%%

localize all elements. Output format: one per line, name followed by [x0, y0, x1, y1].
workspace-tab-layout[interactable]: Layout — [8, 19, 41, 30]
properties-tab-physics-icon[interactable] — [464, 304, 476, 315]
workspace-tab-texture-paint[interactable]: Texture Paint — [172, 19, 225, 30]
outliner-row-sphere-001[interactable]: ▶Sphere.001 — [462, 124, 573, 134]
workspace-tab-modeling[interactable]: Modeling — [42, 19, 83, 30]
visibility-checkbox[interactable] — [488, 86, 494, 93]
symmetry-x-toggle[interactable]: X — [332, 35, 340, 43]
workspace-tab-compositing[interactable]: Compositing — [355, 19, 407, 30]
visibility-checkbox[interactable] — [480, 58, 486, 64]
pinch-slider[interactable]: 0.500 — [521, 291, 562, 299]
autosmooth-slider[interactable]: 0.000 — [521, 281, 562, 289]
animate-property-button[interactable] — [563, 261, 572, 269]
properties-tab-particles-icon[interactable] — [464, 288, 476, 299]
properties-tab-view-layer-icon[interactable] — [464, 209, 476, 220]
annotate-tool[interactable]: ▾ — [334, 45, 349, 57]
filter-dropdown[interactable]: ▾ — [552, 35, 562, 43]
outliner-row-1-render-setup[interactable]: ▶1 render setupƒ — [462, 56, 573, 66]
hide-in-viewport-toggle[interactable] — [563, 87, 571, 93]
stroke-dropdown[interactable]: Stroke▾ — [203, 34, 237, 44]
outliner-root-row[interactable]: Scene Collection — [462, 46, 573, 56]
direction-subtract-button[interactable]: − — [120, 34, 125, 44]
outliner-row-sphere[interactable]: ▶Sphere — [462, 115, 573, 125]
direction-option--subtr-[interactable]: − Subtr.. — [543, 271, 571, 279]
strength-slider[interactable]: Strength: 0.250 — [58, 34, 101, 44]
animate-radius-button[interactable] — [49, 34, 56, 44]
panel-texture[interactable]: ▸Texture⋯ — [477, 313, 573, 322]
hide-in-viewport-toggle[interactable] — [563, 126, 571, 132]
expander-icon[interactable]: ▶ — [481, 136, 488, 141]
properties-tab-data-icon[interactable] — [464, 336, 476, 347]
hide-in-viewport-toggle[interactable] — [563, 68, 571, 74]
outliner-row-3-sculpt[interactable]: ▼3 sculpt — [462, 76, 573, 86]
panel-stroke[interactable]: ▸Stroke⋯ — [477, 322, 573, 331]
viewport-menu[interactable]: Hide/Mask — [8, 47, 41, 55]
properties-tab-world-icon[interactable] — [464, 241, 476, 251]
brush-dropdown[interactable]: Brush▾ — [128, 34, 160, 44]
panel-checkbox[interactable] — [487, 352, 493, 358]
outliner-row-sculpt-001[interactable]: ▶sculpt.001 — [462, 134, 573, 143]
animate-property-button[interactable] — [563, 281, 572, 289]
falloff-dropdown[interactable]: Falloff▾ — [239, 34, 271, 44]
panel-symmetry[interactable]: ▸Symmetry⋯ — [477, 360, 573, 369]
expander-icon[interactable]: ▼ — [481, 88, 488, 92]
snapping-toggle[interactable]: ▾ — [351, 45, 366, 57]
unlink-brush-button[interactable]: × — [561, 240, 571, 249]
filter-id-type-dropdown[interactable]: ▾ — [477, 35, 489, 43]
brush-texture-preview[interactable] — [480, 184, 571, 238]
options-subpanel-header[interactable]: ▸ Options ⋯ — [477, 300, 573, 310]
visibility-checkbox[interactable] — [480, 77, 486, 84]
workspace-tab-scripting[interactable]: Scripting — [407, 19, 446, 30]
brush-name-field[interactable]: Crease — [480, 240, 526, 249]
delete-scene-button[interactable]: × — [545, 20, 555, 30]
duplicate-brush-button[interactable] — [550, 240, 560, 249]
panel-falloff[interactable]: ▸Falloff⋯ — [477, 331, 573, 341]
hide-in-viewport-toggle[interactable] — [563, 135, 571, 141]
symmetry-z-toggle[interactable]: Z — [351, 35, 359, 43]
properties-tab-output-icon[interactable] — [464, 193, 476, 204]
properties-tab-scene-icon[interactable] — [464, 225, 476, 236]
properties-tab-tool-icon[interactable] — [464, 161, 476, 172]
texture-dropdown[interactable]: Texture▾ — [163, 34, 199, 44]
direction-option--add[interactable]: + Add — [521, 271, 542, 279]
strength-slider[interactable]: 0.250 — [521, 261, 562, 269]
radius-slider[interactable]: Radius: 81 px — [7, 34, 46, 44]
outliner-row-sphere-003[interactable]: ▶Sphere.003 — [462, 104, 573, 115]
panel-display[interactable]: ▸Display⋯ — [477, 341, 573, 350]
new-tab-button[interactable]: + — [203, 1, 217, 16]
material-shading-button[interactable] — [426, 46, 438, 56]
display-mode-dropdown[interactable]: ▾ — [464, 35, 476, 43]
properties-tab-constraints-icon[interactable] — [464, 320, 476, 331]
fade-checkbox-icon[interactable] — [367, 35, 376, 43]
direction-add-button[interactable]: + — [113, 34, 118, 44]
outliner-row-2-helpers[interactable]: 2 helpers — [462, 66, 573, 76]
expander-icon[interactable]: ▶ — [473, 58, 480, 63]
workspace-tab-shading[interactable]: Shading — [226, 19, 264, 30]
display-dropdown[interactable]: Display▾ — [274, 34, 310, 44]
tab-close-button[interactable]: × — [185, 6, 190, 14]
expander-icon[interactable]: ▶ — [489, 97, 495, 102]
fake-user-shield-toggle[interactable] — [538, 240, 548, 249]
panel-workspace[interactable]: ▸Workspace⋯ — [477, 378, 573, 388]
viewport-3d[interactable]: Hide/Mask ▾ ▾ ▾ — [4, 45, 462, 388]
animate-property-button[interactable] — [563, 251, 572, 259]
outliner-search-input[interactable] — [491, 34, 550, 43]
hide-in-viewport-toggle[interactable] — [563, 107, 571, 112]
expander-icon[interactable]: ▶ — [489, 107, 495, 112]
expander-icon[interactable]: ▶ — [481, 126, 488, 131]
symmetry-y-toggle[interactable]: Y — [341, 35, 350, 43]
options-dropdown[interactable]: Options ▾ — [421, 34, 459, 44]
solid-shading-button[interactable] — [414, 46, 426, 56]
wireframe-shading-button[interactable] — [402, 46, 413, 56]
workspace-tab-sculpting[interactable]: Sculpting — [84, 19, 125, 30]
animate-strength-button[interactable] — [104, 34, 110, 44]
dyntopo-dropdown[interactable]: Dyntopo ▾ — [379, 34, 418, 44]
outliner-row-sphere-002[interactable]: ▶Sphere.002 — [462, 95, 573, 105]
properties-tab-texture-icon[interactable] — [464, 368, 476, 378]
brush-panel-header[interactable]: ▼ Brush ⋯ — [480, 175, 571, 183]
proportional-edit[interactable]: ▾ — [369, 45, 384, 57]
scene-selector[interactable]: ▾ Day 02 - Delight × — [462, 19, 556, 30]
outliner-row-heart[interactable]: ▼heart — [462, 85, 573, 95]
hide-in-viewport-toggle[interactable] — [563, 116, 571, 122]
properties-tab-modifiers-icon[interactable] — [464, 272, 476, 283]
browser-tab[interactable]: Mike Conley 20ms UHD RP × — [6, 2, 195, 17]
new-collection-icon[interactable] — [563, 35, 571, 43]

%%
%%

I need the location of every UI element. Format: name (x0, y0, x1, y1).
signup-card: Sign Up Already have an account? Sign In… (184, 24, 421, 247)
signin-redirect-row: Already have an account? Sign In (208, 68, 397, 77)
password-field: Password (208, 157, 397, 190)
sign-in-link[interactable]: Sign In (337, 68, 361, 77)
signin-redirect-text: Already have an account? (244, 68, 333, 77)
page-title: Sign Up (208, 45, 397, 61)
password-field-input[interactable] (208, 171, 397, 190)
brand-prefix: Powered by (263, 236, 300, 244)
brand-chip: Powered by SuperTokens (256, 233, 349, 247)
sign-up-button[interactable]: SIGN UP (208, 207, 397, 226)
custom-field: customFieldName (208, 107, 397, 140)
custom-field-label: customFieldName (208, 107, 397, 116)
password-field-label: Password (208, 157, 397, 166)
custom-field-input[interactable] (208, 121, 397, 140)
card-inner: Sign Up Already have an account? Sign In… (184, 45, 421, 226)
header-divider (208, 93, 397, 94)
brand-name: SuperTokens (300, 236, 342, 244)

%%

◆ What is expected:
How many lines of the listing include the string "expander"? Give only the number.

◆ Answer space:
6